Compliance, not reliance: Ontario Court of Appeal again emphasizes importance of disclosure document compliance
Published on June 9, 2017
Posted in: Blog, Jean-Marc Leclerc
In a series of cases decided over many years, the Ontario Court of Appeal has emphasized and re-emphasized the importance of complying with the technical rules of the Arthur Wishart Act (Franchise Disclosure), 2000, prescribing the contents of a franchise disclosure document.
In a case decided June 8, 2017, Mendoza v. Active Tire & Auto, 2017 ONCA 471, the Court of Appeal re-affirmed these principles. If the disclosure document fails to comply with mandatory rules about what must be included, the document will be deficient and give rise to franchisee rights to rescind the franchise agreement. A right to rescind will arise even if the franchisee did not read the disclosure document, the Court of Appeal concluded.
The crucial deficiencies in Mendoza were that the disclosure certificate was signed by only one officer or director, not two, and the audited financial statements were outdated.
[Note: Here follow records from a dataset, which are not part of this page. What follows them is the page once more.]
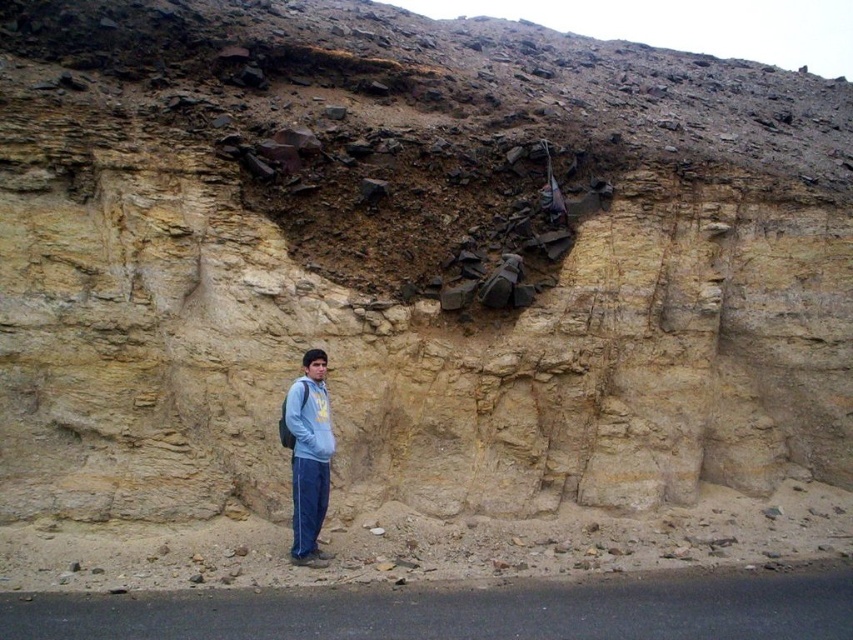 You are standing at the base of the cliff and want to reach the point marked at coordinates [294,538]. Given that the distance from your current position to that point is 23.67 feet, can you estimate how far you need to walk to reach it?

The point marked at coordinates [294,538] is 23.67 feet away from your current position, so you need to walk approximately 23.67 feet to reach it.

You are a photographer aiming to capture the man in the image standing in front of the rock face. To ensure the light blue denim pants at lower left are visible in the photo, where should you position the camera relative to the man?

The light blue denim pants at lower left are located at point 0.713 on the x axis and 0.362 on the y axis, so position the camera slightly to the left and lower down to capture them in the frame. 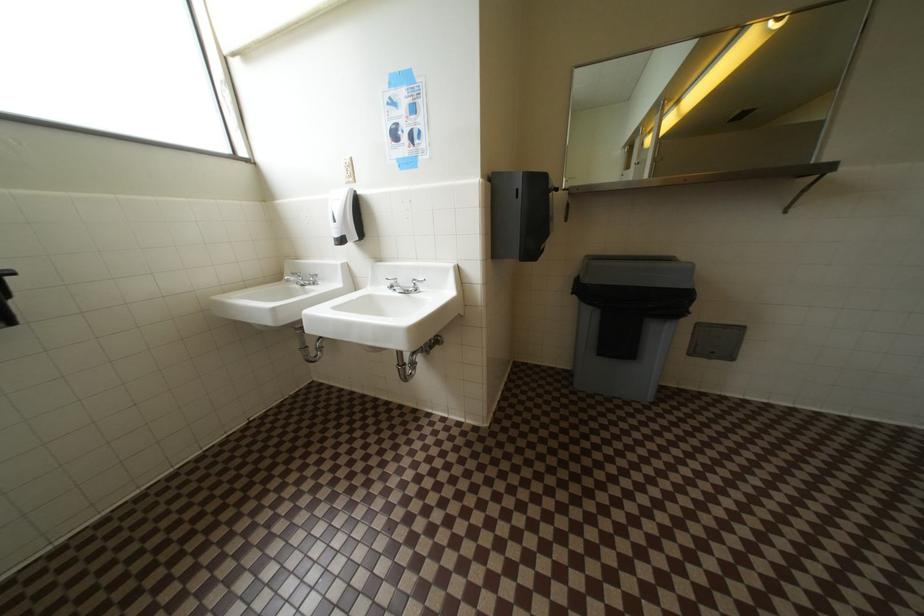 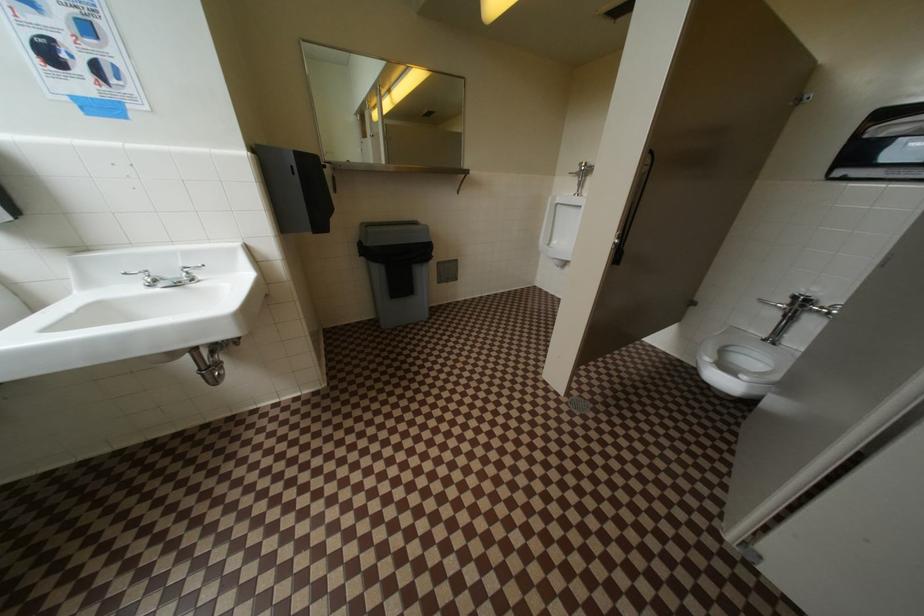 Question: The first image is from the beginning of the video and the second image is from the end. How did the camera likely rotate when shooting the video?

Choices:
 (A) Left
 (B) Right
 (C) Up
 (D) Down

Answer: (B) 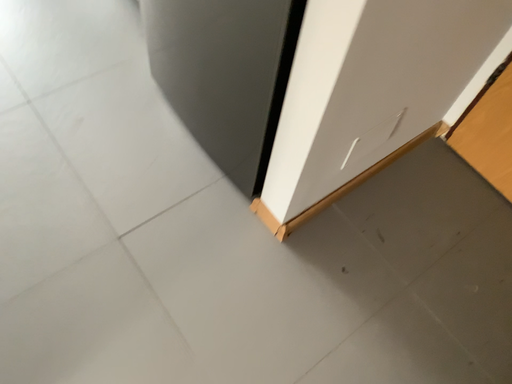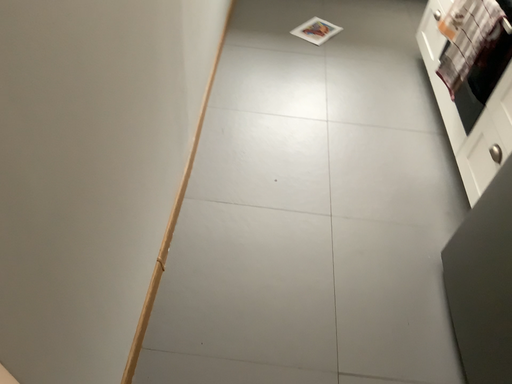 Question: Which way did the camera rotate in the video?

Choices:
 (A) rotated upward
 (B) rotated downward

Answer: (A) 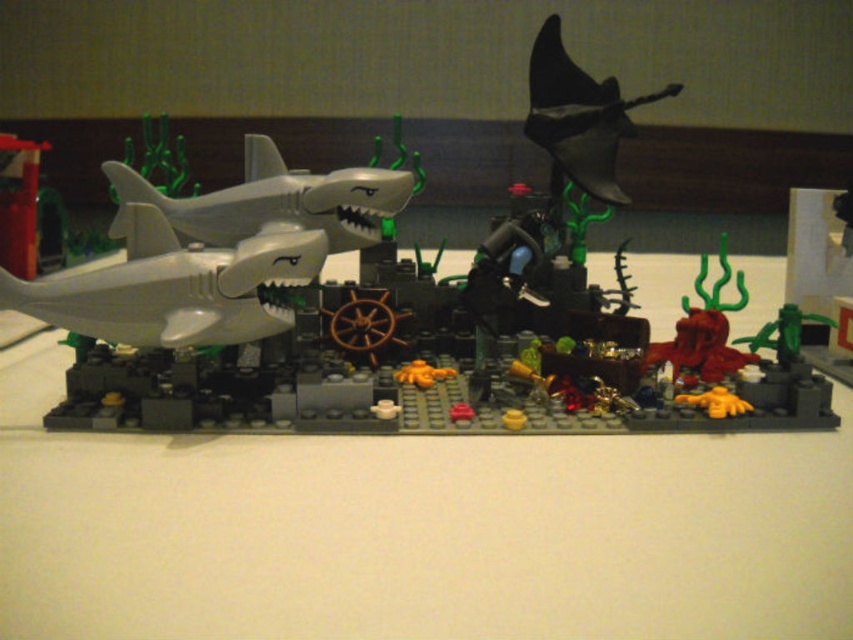 Question: Which point is closer to the camera?

Choices:
 (A) pyautogui.click(x=230, y=317)
 (B) pyautogui.click(x=651, y=93)
 (C) pyautogui.click(x=131, y=202)

Answer: (A)

Question: Estimate the real-world distances between objects in this image. Which object is farther from the white matte shark at left?

Choices:
 (A) matte gray shark at center
 (B) black matte plane at upper center

Answer: (B)

Question: Which object is closer to the camera taking this photo?

Choices:
 (A) black matte plane at upper center
 (B) matte gray shark at center
 (C) white matte shark at left
 (D) matte gray shark at left

Answer: (D)

Question: Is matte gray shark at center above matte gray shark at left?

Choices:
 (A) no
 (B) yes

Answer: (B)

Question: Is matte gray shark at center smaller than black matte plane at upper center?

Choices:
 (A) no
 (B) yes

Answer: (A)

Question: Is matte gray shark at center smaller than white matte shark at left?

Choices:
 (A) no
 (B) yes

Answer: (A)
Deficiencies with a certificate and in financial statement disclosure have been repeatedly confirmed in other cases to give rise to franchisee rights to rescind the franchise agreement within two years of entering into it and to claim repayment of all monies paid to the franchisor, investments made to acquire the franchise and operational losses.
Franchisors must ensure that disclosure documents are in full compliance with the Act because technical defences that focus on the franchisee’s lack of reliance on recognized deficiencies will not succeed.